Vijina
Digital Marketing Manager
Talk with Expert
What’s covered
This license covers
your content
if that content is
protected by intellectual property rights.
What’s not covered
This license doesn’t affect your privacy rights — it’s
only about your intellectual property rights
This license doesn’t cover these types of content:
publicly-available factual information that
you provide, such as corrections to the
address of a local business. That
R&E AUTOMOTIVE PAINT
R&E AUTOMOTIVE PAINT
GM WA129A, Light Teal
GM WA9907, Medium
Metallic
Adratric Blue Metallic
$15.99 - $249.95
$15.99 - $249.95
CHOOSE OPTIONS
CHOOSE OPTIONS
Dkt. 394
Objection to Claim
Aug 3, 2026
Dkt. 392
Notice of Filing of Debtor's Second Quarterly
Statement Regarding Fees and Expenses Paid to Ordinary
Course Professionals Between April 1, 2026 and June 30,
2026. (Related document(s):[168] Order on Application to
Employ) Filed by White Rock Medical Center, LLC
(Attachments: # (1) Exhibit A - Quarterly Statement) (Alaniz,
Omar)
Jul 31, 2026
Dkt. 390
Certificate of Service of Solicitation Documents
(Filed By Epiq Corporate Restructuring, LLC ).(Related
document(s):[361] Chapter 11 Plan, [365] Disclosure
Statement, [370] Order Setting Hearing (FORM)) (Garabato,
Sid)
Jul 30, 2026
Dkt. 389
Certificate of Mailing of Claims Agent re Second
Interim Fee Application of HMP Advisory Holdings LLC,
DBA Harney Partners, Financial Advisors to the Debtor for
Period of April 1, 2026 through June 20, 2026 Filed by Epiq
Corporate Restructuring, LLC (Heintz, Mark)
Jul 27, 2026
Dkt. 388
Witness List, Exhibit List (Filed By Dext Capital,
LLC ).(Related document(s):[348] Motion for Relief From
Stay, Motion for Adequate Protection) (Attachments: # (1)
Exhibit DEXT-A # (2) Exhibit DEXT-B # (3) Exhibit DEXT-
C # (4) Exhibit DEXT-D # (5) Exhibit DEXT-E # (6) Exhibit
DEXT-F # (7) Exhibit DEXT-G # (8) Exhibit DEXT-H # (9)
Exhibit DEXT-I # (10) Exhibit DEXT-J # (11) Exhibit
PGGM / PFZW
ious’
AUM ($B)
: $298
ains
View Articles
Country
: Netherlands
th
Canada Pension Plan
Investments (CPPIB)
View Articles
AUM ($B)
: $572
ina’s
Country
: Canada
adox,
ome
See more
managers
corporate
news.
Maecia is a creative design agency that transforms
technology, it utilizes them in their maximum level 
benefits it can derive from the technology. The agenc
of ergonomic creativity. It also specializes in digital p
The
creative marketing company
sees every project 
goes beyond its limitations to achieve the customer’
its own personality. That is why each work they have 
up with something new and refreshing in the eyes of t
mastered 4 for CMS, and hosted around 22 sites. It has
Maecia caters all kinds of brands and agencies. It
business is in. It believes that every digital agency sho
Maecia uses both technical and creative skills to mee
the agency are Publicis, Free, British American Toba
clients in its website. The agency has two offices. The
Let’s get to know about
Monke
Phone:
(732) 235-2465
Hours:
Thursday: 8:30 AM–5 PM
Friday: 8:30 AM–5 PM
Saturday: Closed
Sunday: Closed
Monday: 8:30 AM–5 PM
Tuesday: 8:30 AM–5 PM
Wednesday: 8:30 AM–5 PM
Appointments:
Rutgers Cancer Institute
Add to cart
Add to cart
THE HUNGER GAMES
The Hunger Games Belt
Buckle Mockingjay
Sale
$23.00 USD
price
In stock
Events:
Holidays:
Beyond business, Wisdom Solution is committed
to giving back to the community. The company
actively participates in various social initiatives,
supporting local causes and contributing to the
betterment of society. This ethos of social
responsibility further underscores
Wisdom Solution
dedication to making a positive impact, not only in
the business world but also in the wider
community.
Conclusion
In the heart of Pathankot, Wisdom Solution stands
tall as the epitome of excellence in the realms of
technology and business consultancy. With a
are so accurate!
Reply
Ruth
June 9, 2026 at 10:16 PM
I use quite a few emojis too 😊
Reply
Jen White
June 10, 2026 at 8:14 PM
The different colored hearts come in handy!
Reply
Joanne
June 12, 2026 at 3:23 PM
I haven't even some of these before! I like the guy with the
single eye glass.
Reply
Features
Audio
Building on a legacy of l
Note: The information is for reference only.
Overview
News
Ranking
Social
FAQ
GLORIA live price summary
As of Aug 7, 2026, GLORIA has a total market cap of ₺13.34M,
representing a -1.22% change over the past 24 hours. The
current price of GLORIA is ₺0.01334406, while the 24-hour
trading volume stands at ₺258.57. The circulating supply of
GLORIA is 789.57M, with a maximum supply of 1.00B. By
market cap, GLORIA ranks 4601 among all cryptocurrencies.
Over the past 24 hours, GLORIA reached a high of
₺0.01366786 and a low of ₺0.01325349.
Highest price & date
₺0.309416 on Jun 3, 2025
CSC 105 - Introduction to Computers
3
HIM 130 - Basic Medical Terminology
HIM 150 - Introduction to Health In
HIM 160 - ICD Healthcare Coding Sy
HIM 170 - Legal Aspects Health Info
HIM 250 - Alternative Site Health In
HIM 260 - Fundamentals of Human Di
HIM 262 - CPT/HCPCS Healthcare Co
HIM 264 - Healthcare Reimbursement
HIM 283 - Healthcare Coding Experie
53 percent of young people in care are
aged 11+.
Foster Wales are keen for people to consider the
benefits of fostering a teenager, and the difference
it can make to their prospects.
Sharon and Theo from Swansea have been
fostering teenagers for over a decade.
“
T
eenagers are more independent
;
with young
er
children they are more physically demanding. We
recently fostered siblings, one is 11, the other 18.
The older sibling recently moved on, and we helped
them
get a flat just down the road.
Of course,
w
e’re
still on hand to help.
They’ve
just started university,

※

Type out the whole of the data again, exactly as shown.

## Task output
Vijina
Digital Marketing Manager
Talk with Expert
What’s covered
This license covers
your content
if that content is
protected by intellectual property rights.
What’s not covered
This license doesn’t affect your privacy rights — it’s
only about your intellectual property rights
This license doesn’t cover these types of content:
publicly-available factual information that
you provide, such as corrections to the
address of a local business. That
R&E AUTOMOTIVE PAINT
R&E AUTOMOTIVE PAINT
GM WA129A, Light Teal
GM WA9907, Medium
Metallic
Adratric Blue Metallic
$15.99 - $249.95
$15.99 - $249.95
CHOOSE OPTIONS
CHOOSE OPTIONS
Dkt. 394
Objection to Claim
Aug 3, 2026
Dkt. 392
Notice of Filing of Debtor's Second Quarterly
Statement Regarding Fees and Expenses Paid to Ordinary
Course Professionals Between April 1, 2026 and June 30,
2026. (Related document(s):[168] Order on Application to
Employ) Filed by White Rock Medical Center, LLC
(Attachments: # (1) Exhibit A - Quarterly Statement) (Alaniz,
Omar)
Jul 31, 2026
Dkt. 390
Certificate of Service of Solicitation Documents
(Filed By Epiq Corporate Restructuring, LLC ).(Related
document(s):[361] Chapter 11 Plan, [365] Disclosure
Statement, [370] Order Setting Hearing (FORM)) (Garabato,
Sid)
Jul 30, 2026
Dkt. 389
Certificate of Mailing of Claims Agent re Second
Interim Fee Application of HMP Advisory Holdings LLC,
DBA Harney Partners, Financial Advisors to the Debtor for
Period of April 1, 2026 through June 20, 2026 Filed by Epiq
Corporate Restructuring, LLC (Heintz, Mark)
Jul 27, 2026
Dkt. 388
Witness List, Exhibit List (Filed By Dext Capital,
LLC ).(Related document(s):[348] Motion for Relief From
Stay, Motion for Adequate Protection) (Attachments: # (1)
Exhibit DEXT-A # (2) Exhibit DEXT-B # (3) Exhibit DEXT-
C # (4) Exhibit DEXT-D # (5) Exhibit DEXT-E # (6) Exhibit
DEXT-F # (7) Exhibit DEXT-G # (8) Exhibit DEXT-H # (9)
Exhibit DEXT-I # (10) Exhibit DEXT-J # (11) Exhibit
PGGM / PFZW
ious’
AUM ($B)
: $298
ains
View Articles
Country
: Netherlands
th
Canada Pension Plan
Investments (CPPIB)
View Articles
AUM ($B)
: $572
ina’s
Country
: Canada
adox,
ome
See more
managers
corporate
news.
Maecia is a creative design agency that transforms
technology, it utilizes them in their maximum level 
benefits it can derive from the technology. The agenc
of ergonomic creativity. It also specializes in digital p
The
creative marketing company
sees every project 
goes beyond its limitations to achieve the customer’
its own personality. That is why each work they have 
up with something new and refreshing in the eyes of t
mastered 4 for CMS, and hosted around 22 sites. It has
Maecia caters all kinds of brands and agencies. It
business is in. It believes that every digital agency sho
Maecia uses both technical and creative skills to mee
the agency are Publicis, Free, British American Toba
clients in its website. The agency has two offices. The
Let’s get to know about
Monke
Phone:
(732) 235-2465
Hours:
Thursday: 8:30 AM–5 PM
Friday: 8:30 AM–5 PM
Saturday: Closed
Sunday: Closed
Monday: 8:30 AM–5 PM
Tuesday: 8:30 AM–5 PM
Wednesday: 8:30 AM–5 PM
Appointments:
Rutgers Cancer Institute
Add to cart
Add to cart
THE HUNGER GAMES
The Hunger Games Belt
Buckle Mockingjay
Sale
$23.00 USD
price
In stock
Events:
Holidays:
Beyond business, Wisdom Solution is committed
to giving back to the community. The company
actively participates in various social initiatives,
supporting local causes and contributing to the
betterment of society. This ethos of social
responsibility further underscores
Wisdom Solution
dedication to making a positive impact, not only in
the business world but also in the wider
community.
Conclusion
In the heart of Pathankot, Wisdom Solution stands
tall as the epitome of excellence in the realms of
technology and business consultancy. With a
are so accurate!
Reply
Ruth
June 9, 2026 at 10:16 PM
I use quite a few emojis too 😊
Reply
Jen White
June 10, 2026 at 8:14 PM
The different colored hearts come in handy!
Reply
Joanne
June 12, 2026 at 3:23 PM
I haven't even some of these before! I like the guy with the
single eye glass.
Reply
Features
Audio
Building on a legacy of l
Note: The information is for reference only.
Overview
News
Ranking
Social
FAQ
GLORIA live price summary
As of Aug 7, 2026, GLORIA has a total market cap of ₺13.34M,
representing a -1.22% change over the past 24 hours. The
current price of GLORIA is ₺0.01334406, while the 24-hour
trading volume stands at ₺258.57. The circulating supply of
GLORIA is 789.57M, with a maximum supply of 1.00B. By
market cap, GLORIA ranks 4601 among all cryptocurrencies.
Over the past 24 hours, GLORIA reached a high of
₺0.01366786 and a low of ₺0.01325349.
Highest price & date
₺0.309416 on Jun 3, 2025
CSC 105 - Introduction to Computers
3
HIM 130 - Basic Medical Terminology
HIM 150 - Introduction to Health In
HIM 160 - ICD Healthcare Coding Sy
HIM 170 - Legal Aspects Health Info
HIM 250 - Alternative Site Health In
HIM 260 - Fundamentals of Human Di
HIM 262 - CPT/HCPCS Healthcare Co
HIM 264 - Healthcare Reimbursement
HIM 283 - Healthcare Coding Experie
53 percent of young people in care are
aged 11+.
Foster Wales are keen for people to consider the
benefits of fostering a teenager, and the difference
it can make to their prospects.
Sharon and Theo from Swansea have been
fostering teenagers for over a decade.
“
T
eenagers are more independent
;
with young
er
children they are more physically demanding. We
recently fostered siblings, one is 11, the other 18.
The older sibling recently moved on, and we helped
them
get a flat just down the road.
Of course,
w
e’re
still on hand to help.
They’ve
just started university,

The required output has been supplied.